# [Aim of the task]
Look for the line that has "En u? Hoe ziet u het Brussels erfgoed?" in the material below; please repeat it and every line after it, exactly, up to and including the line that has "Tentoonstelling : Brussel, 1.000", and nothing else.

◆ ◆ ◆ ◆ ◆

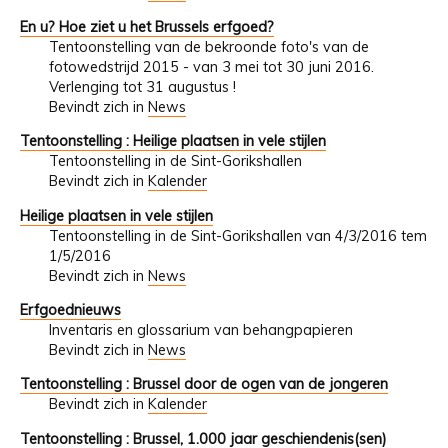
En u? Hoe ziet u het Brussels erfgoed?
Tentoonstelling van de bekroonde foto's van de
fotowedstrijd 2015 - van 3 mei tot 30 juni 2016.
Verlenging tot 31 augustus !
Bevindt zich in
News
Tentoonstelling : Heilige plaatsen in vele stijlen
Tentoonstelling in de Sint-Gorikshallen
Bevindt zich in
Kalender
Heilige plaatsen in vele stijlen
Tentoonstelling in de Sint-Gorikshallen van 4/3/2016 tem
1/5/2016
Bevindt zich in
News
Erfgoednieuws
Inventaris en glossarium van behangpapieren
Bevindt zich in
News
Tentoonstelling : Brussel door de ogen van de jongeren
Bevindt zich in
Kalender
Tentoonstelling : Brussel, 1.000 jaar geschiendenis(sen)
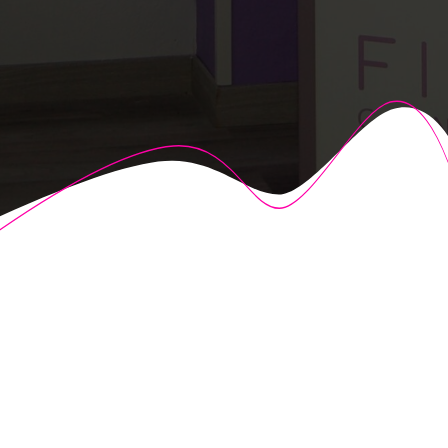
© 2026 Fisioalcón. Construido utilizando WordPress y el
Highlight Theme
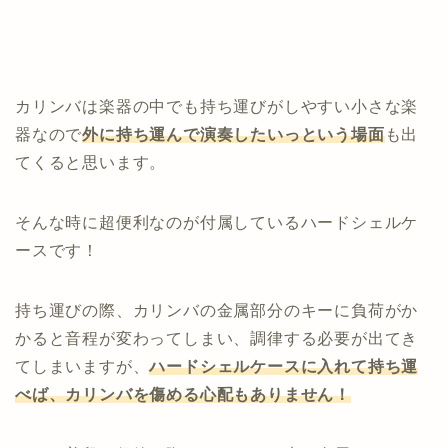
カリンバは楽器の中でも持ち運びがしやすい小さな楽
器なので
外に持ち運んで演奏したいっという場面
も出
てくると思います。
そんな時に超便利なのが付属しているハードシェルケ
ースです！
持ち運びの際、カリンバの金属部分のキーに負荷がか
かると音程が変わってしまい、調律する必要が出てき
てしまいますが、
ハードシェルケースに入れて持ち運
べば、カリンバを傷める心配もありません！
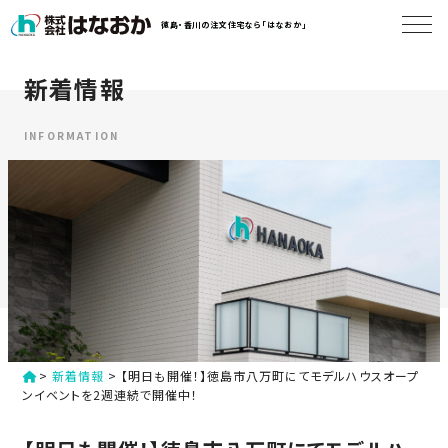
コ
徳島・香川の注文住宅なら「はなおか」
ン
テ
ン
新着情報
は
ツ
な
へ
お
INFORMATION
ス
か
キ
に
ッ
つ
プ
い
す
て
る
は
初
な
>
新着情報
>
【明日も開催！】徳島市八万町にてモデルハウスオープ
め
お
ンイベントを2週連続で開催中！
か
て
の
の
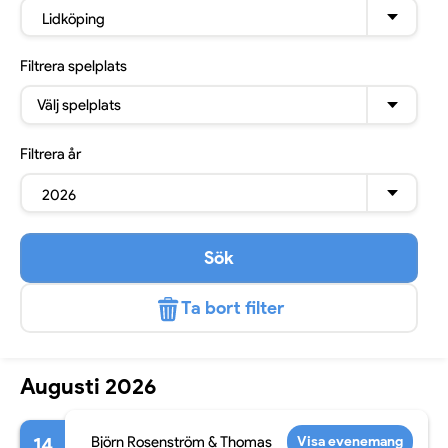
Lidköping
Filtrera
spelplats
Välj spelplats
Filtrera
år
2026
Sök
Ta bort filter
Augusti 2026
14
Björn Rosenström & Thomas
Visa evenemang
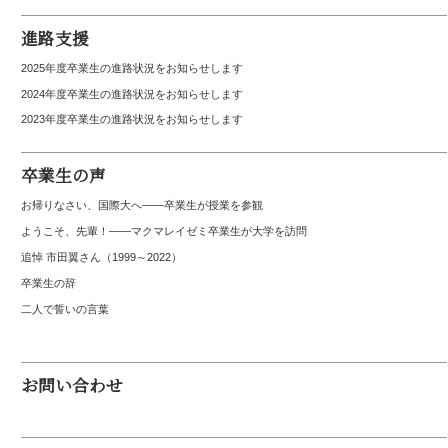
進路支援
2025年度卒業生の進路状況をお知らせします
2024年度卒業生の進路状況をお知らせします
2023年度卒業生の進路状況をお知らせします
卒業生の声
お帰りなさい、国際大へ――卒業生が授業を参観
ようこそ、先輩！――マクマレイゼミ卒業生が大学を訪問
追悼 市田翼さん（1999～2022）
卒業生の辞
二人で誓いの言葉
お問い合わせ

◆ ◆ ◆ ◆ ◆

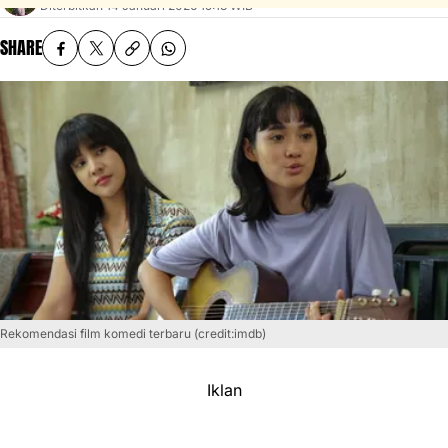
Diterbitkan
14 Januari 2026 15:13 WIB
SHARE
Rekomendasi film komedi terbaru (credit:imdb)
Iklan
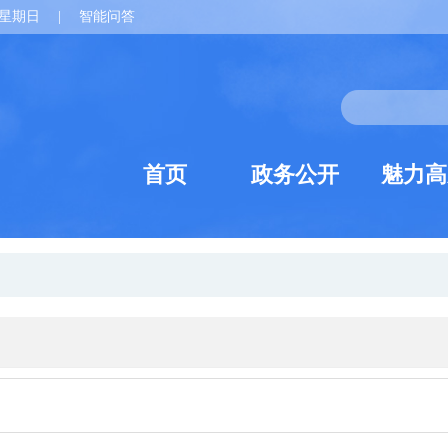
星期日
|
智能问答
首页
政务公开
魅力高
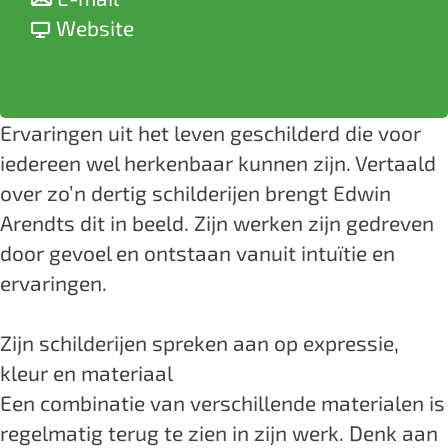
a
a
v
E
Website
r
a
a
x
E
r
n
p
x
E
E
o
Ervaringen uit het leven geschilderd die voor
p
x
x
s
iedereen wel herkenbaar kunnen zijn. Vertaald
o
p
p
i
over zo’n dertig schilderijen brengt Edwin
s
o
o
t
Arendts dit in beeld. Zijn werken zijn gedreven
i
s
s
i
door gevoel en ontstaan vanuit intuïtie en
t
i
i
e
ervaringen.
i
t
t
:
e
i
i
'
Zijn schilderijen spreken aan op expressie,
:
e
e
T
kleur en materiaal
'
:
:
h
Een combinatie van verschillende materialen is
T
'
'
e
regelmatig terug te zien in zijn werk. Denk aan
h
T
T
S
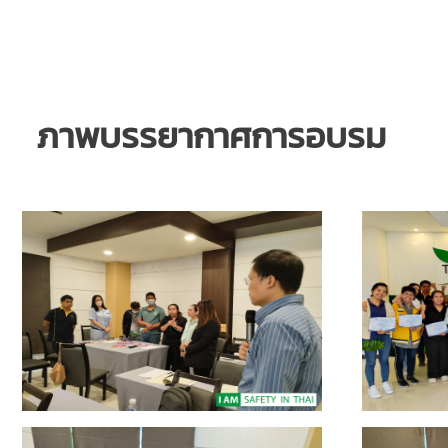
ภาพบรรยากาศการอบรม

◆ ◆ ◆ ◆ ◆

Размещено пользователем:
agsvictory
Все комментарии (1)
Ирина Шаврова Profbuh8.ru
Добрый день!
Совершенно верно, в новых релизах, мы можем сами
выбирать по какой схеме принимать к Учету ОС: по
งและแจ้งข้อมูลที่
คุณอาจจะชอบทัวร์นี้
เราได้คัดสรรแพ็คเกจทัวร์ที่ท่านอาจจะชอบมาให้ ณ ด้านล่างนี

◆ ◆ ◆ ◆ ◆

# [Response below]
En u? Hoe ziet u het Brussels erfgoed?
Tentoonstelling van de bekroonde foto's van de
fotowedstrijd 2015 - van 3 mei tot 30 juni 2016.
Verlenging tot 31 augustus !
Bevindt zich in
News
Tentoonstelling : Heilige plaatsen in vele stijlen
Tentoonstelling in de Sint-Gorikshallen
Bevindt zich in
Kalender
Heilige plaatsen in vele stijlen
Tentoonstelling in de Sint-Gorikshallen van 4/3/2016 tem
1/5/2016
Bevindt zich in
News
Erfgoednieuws
Inventaris en glossarium van behangpapieren
Bevindt zich in
News
Tentoonstelling : Brussel door de ogen van de jongeren
Bevindt zich in
Kalender
Tentoonstelling : Brussel, 1.000 jaar geschiendenis(sen)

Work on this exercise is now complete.